Multiply and simplify. $$\left(x^{2}\right)\left(x^{4}\right)$$

Short answer

\( x^{6} \)

Step-by-step solution

Understand the Law of Exponents for Multiplication

When multiplying two exponents with the same base, you can add the exponents together. This is expressed by the law: \( a^m \cdot a^n = a^{m+n} \). In this case, both bases are \( x \), and you will add their exponents.

Apply the Law of Exponents

Here you have \( x^{2} \) and \( x^{4} \).

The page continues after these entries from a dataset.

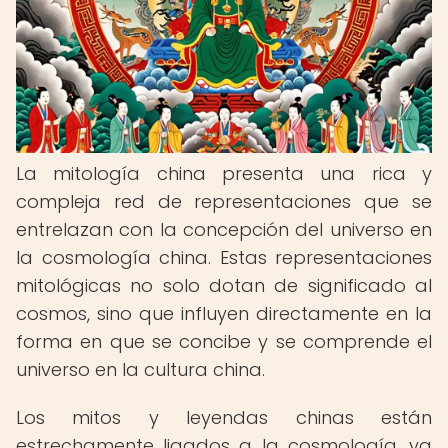
La mitología china presenta una rica y
compleja red de representaciones que se
entrelazan con la concepción del universo en
la cosmología china. Estas representaciones
mitológicas no solo dotan de significado al
cosmos, sino que influyen directamente en la
forma en que se concibe y se comprende el
universo en la cultura china.
Los mitos y leyendas chinas están
estrechamente ligados a la cosmología, ya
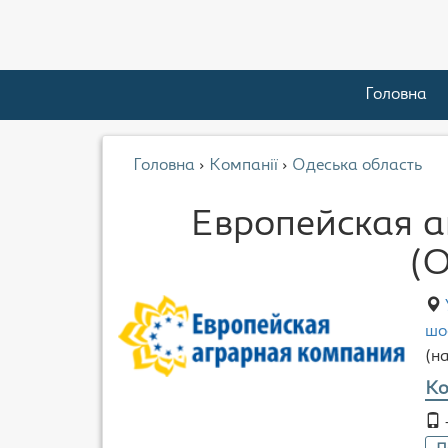
Головна
Головна
›
Компанії
›
Одеська область
Европейская а
(О
шо
(н
Ко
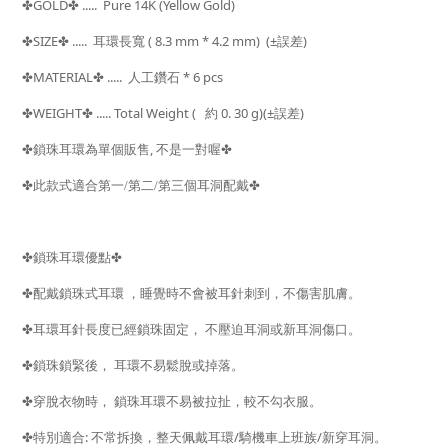
GOLD
..... Pure 14K (Yellow Gold)
✤
✤
SIZE
..... 耳環
長寬 ( 8.3 mm * 4.2 mm) (±
)
✤
✤
誤差
MATERIAL
..... 人工鑽石 * 6 pcs
✤
✤
WEIGHT
..... Total Weight (
約 0. 30 g)(±
)
✤
✤
誤差
,
✤
鎖珠耳環為單個販售
不是一對喔
✤
✤
✤
此款式適合第一/第二/第三個耳洞配戴
✤
鎖珠耳環優點
✤
✤
配戴鎖珠式耳環
，睡覺時不會被耳針刺到，不傷害肌膚。
✤
耳環耳針長度已經鎖珠固定，
不壓迫耳洞或新耳洞傷口。
✤
鎖珠鎖緊後，
耳環不易鬆脫或掉落。
✤
穿脫衣物時，
鎖珠耳環不易被拉扯，較不勾衣服。
:
/
/
✤
特別適合
不常拆換，整天佩戴耳環
騎機車上班族
新穿耳洞。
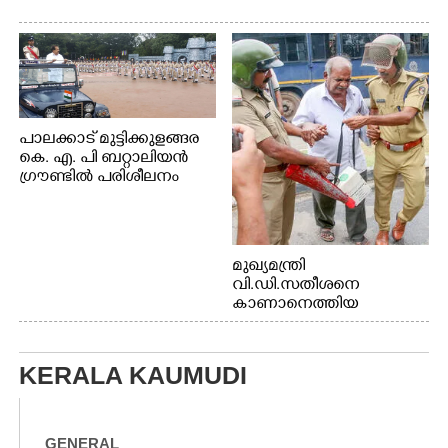
പാലക്കാട് മുട്ടിക്കുളങ്ങര
കെ. എ. പി ബറ്റാലിയൻ
ഗ്രൗണ്ടിൽ പരിശീലനം
മുഖ്യമന്ത്രി
വി.ഡി.സതീശനെ
കാണാനെത്തിയ
മോഹനൻ നായർ
KERALA KAUMUDI
GENERAL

Using the law of exponents, you add the exponents because the bases are the same: \( 2 + 4 \).

Simplify the Expression

Now add the exponents to get the simplified expression: \( x^{2+4} = x^{6} \).

Key concepts

Exponent Multiplication

Exponent multiplication is an essential mathematical operation that allows us to simplify expressions involving exponents with the same base. The fundamental rule behind this is quite intuitive: when you multiply exponents with the same base, you keep the base and add the exponents. For example, multiplying x^2 by x^4 is not seen as a complex operation once you understand this principle. Instead of performing the multiplication separately, you can combine the exponents, resulting in x^{2+4} which simplifies to x^6. This operation becomes particularly useful in algebra and higher levels of mathematics, as it allows for quick simplification of expressions without lengthy calculations.

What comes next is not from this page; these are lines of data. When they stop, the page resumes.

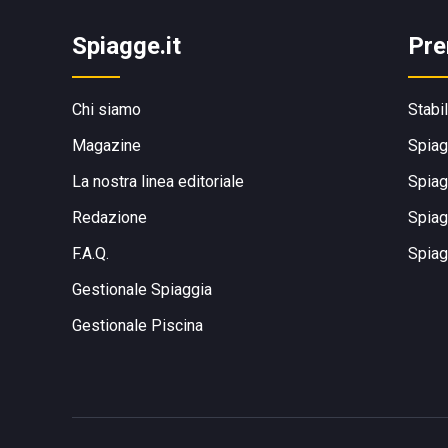
Spiagge.it
Pre
Chi siamo
Stabi
Magazine
Spiag
La nostra linea editoriale
Spiag
Redazione
Spiag
F.A.Q.
Spiag
Gestionale Spiaggia
Gestionale Piscina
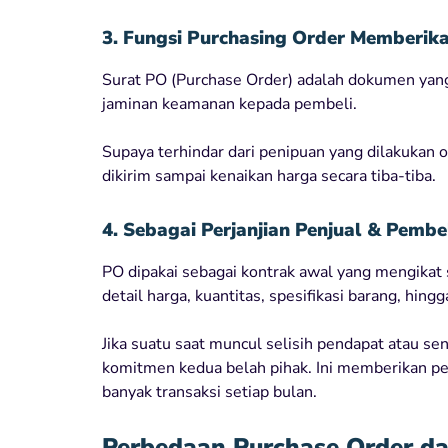
3. Fungsi Purchasing Order Memberi
Surat PO (Purchase Order) adalah dokumen ya
jaminan keamanan kepada pembeli.
Supaya terhindar dari penipuan yang dilakukan
dikirim sampai kenaikan harga secara tiba-tiba.
4. Sebagai Perjanjian Penjual & Pembe
PO dipakai sebagai kontrak awal yang mengikat
detail harga, kuantitas, spesifikasi barang, hin
Jika suatu saat muncul selisih pendapat atau s
komitmen kedua belah pihak. Ini memberikan per
banyak transaksi setiap bulan.
Perbedaan
Purchase
Order da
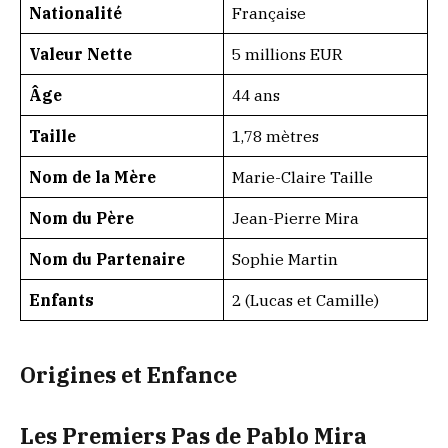
Nationalité
Française
Valeur Nette
5 millions EUR
Âge
44 ans
Taille
1,78 mètres
Nom de la Mère
Marie-Claire Taille
Nom du Père
Jean-Pierre Mira
Nom du Partenaire
Sophie Martin
Enfants
2 (Lucas et Camille)
Origines et Enfance
Les Premiers Pas de Pablo Mira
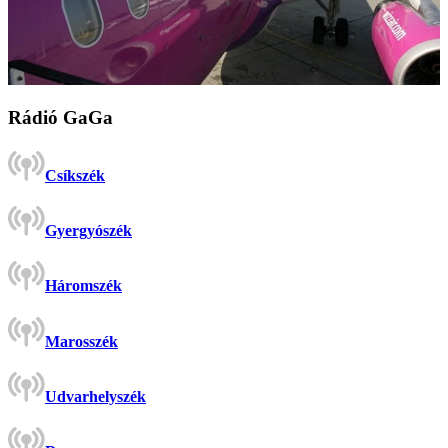
Rádió GaGa
Csíkszék
Gyergyószék
Háromszék
Marosszék
Udvarhelyszék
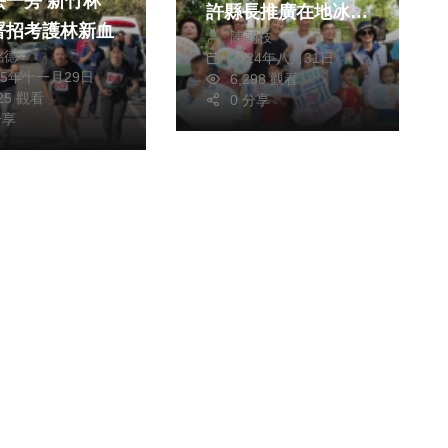
旁 新竹林
許縣長推廣在地冰品
高質量發展的意
署招考護林新血
陳朝枝
與美食
銘德
2024年八月31日
25年十一月29日
6,298 觀看
925 觀看
0 分享
分享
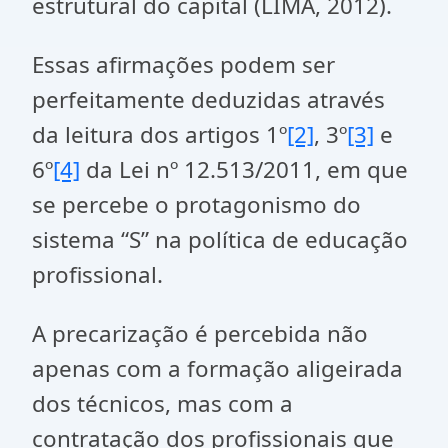
estrutural do capital (LIMA, 2012).
Essas afirmações podem ser
perfeitamente deduzidas através
da leitura dos artigos 1º
[2]
, 3º
[3]
e
6º
[4]
da Lei nº 12.513/2011, em que
se percebe o protagonismo do
sistema “S” na política de educação
profissional.
A precarização é percebida não
apenas com a formação aligeirada
dos técnicos, mas com a
contratação dos profissionais que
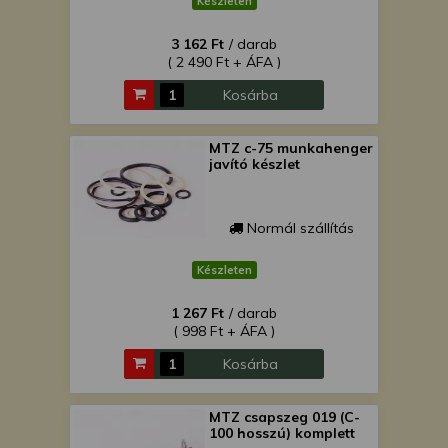
Készleten
3 162 Ft
/ darab
( 2 490 Ft + ÁFA )
Kosárba
MTZ c-75 munkahenger
javító készlet
Normál szállítás
Készleten
1 267 Ft
/ darab
( 998 Ft + ÁFA )
Kosárba
MTZ csapszeg 019 (C-
100 hosszú) komplett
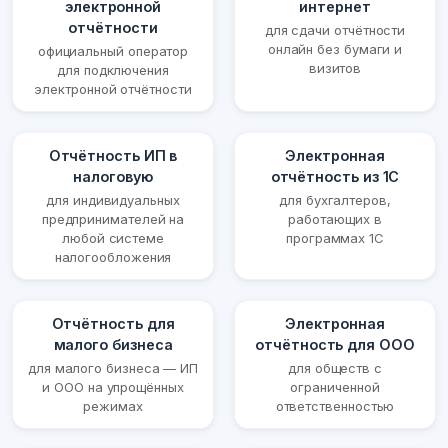
электронной
интернет
отчётности
для сдачи отчётности
онлайн без бумаги и
официальный оператор
визитов
для подключения
электронной отчётности
Отчётность ИП в
Электронная
налоговую
отчётность из 1С
для индивидуальных
для бухгалтеров,
предпринимателей на
работающих в
любой системе
программах 1С
налогообложения
Отчётность для
Электронная
малого бизнеса
отчётность для ООО
для малого бизнеса — ИП
для обществ с
и ООО на упрощённых
ограниченной
режимах
ответственностью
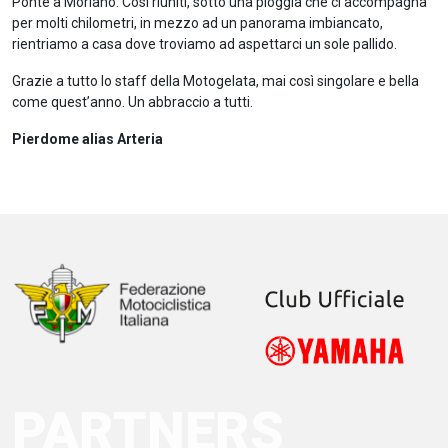
Ponte a Moriano. Così riuniti, sotto una pioggia che ci accompagna
per molti chilometri, in mezzo ad un panorama imbiancato,
rientriamo a casa dove troviamo ad aspettarci un sole pallido.
Grazie a tutto lo staff della Motogelata, mai così singolare e bella
come quest’anno. Un abbraccio a tutti.
Pierdome alias Arteria
PARTNERS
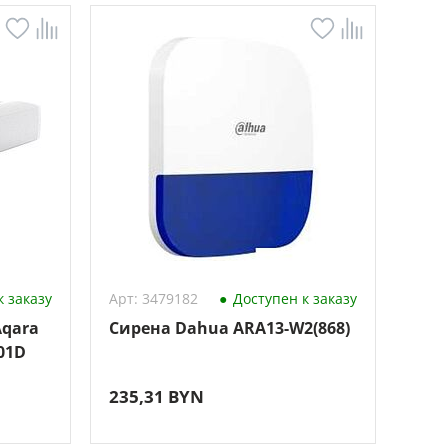
 заказу
Арт: 3479182
Доступен к заказу
Aqara
Сирена Dahua ARA13-W2(868)
M01D
235,31 BYN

An additional tip for students is to visualize exponent multiplication: think of it as stacking layers. If x^2 represents two layers of x, and x^4 represents four layers, then putting these together, you have six total layers, hence x^6. Remember, this only works when the bases are the same; different bases require different methods.

Simplifying Expressions

Simplifying expressions is a fundamental skill in algebra that involves rewriting an expression in a simpler or more efficient form without changing its value. This is crucial as it makes equations easier to understand and solve. When dealing with exponents, simplification typically involves applying mathematical laws like the law of exponent multiplication. By knowing these rules, you can transform a potentially complicated expression into a more manageable one. For instance, rather than multiplying x^2 by x^4 for each value of x, simplifying the expression to x^6 saves time and reduces the possibility of error.

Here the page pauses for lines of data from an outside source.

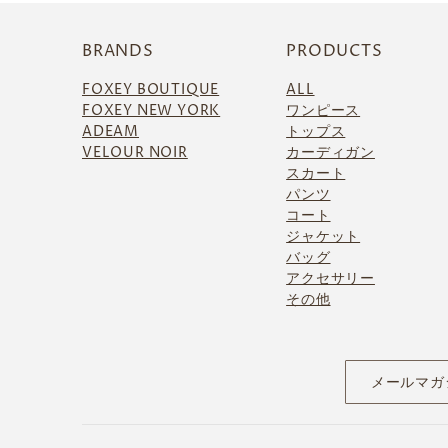
BRANDS
PRODUCTS
FOXEY BOUTIQUE
ALL
FOXEY NEW YORK
ワンピース
ADEAM
トップス
VELOUR NOIR
カーディガン
スカート
パンツ
コート
ジャケット
バッグ
アクセサリー
その他
メールマガ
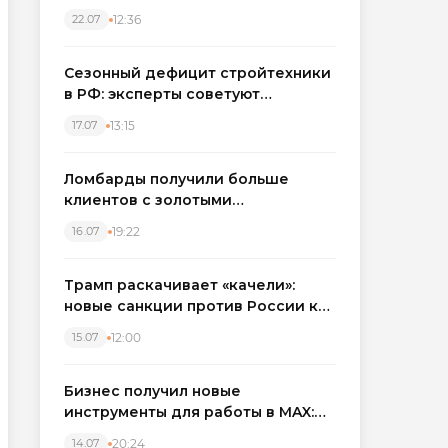
каркасные дома в Северо-
12:36
22.07
Западном регионе
Сезонный дефицит стройтехники
в РФ: эксперты советуют
бронировать экскаваторы и
13:15
17.07
краны
Ломбарды получили больше
клиентов с золотыми
украшениями: рынок займов
19:22
16.07
вырос на фоне подорожания
металла
Трамп раскачивает «качели»:
новые санкции против России как
элемент большой игры
12:00
15.07
Бизнес получил новые
инструменты для работы в MAX:
компании подключают CRM и
20:24
14.07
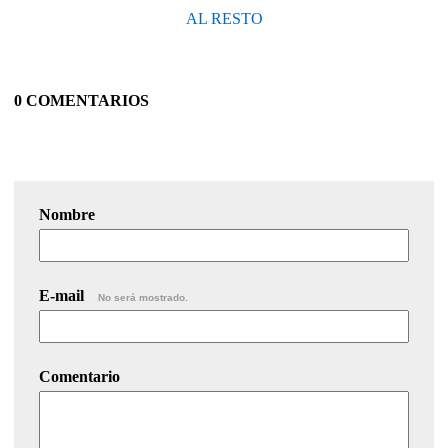
AL RESTO
0 COMENTARIOS
Nombre
E-mail
No será mostrado.
Comentario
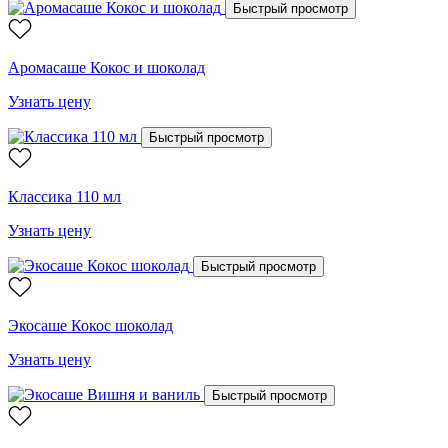
Быстрый просмотр
Аромасаше Кокос и шоколад
Узнать цену
Быстрый просмотр
Классика 110 мл
Узнать цену
Быстрый просмотр
Экосаше Кокос шоколад
Узнать цену
Быстрый просмотр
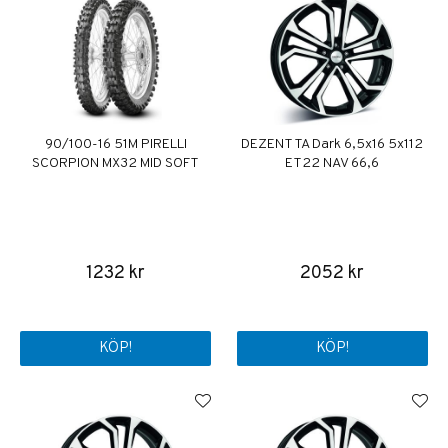
90/100-16 51M PIRELLI
DEZENT TA Dark 6,5x16 5x112
SCORPION MX32 MID SOFT
ET22 NAV 66,6
1232 kr
2052 kr
KÖP!
KÖP!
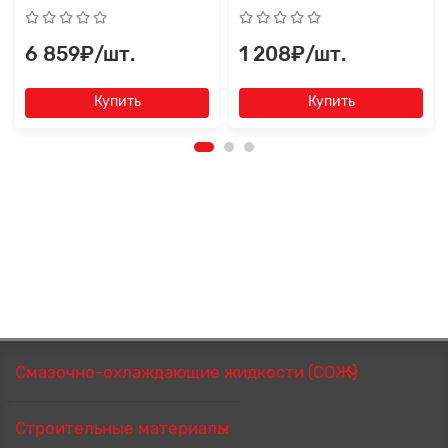
6 859₽/шт.
1 208₽/шт.
Купить
Купить
Смазочно-охлаждающие жидкости (СОЖ)
Строительные материалы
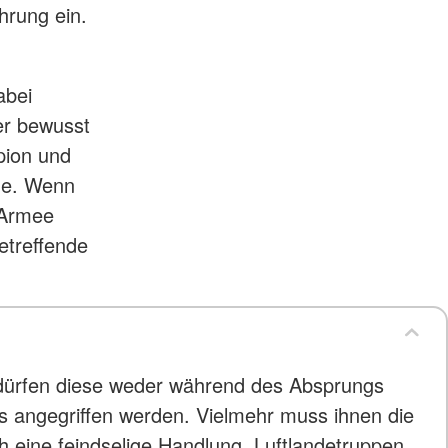
hrung ein.
abei
er bewusst
pion und
ene. Wenn
 Armee
etreffende
, dürfen diese weder während des Absprungs
s angegriffen werden. Vielmehr muss ihnen die
ch eine feindselige Handlung. Luftlandetruppen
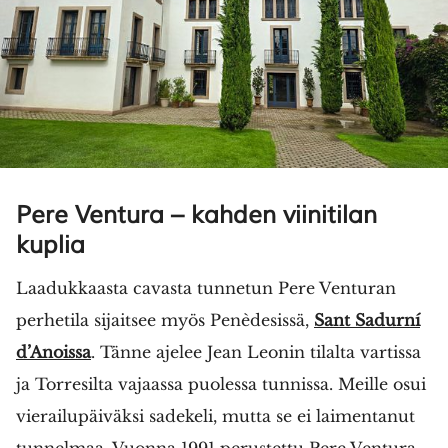
Pere Ventura – kahden viinitilan
kuplia
Laadukkaasta cavasta tunnetun Pere Venturan
perhetila sijaitsee myös Penèdesissä,
Sant Sadurní
d’Anoissa
. Tänne ajelee Jean Leonin tilalta vartissa
ja Torresilta vajaassa puolessa tunnissa. Meille osui
vierailupäiväksi sadekeli, mutta se ei laimentanut
tunnelmaa. Vuonna 1991 perustettu Pere Ventura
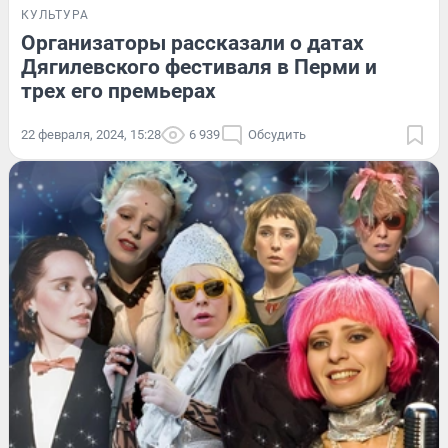
КУЛЬТУРА
Организаторы рассказали о датах
Дягилевского фестиваля в Перми и
трех его премьерах
22 февраля, 2024, 15:28
6 939
Обсудить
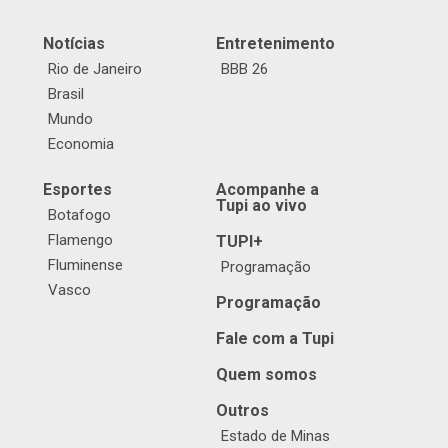
Notícias
Entretenimento
Rio de Janeiro
BBB 26
Brasil
Mundo
Economia
Esportes
Acompanhe a
Tupi ao vivo
Botafogo
Flamengo
TUPI+
Fluminense
Programação
Vasco
Programação
Fale com a Tupi
Quem somos
Outros
Estado de Minas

For students aiming to master simplifying expressions, it is important to practice regularly and become familiar with common patterns. Also, always look for opportunities to combine like terms and apply exponent laws, as these are the shortcuts that make algebra more efficient and manageable. Simplifying is not just about making an expression shorter; it's about making it clearer and more directly solvable.

Mathematical Laws

Mathematical laws are the frameworks that govern the operations and relationships within mathematics. They provide the structure needed for working with numbers and expressions consistently and accurately. One such law is the Law of Exponents, specifically applied when you're dealing with exponent multiplication. By following this law, x^2 times x^4 becomes x^{2+4} and ultimately x^6 because it is understood that when bases are the same, we must add the exponents. This is only one example out of many laws which include the distributive property, commutative and associative laws among others.

Understanding and applying these mathematical laws are vital for anyone learning math. Tips for students include creating summaries or flashcards of these laws and practicing problems that apply them in various contexts. Having a solid grasp of these laws not only aids in simplification but also in the comprehension of more advanced mathematical concepts. It allows students to approach problems methodically, based on a set of rules that are universally recognized in the realm of mathematics.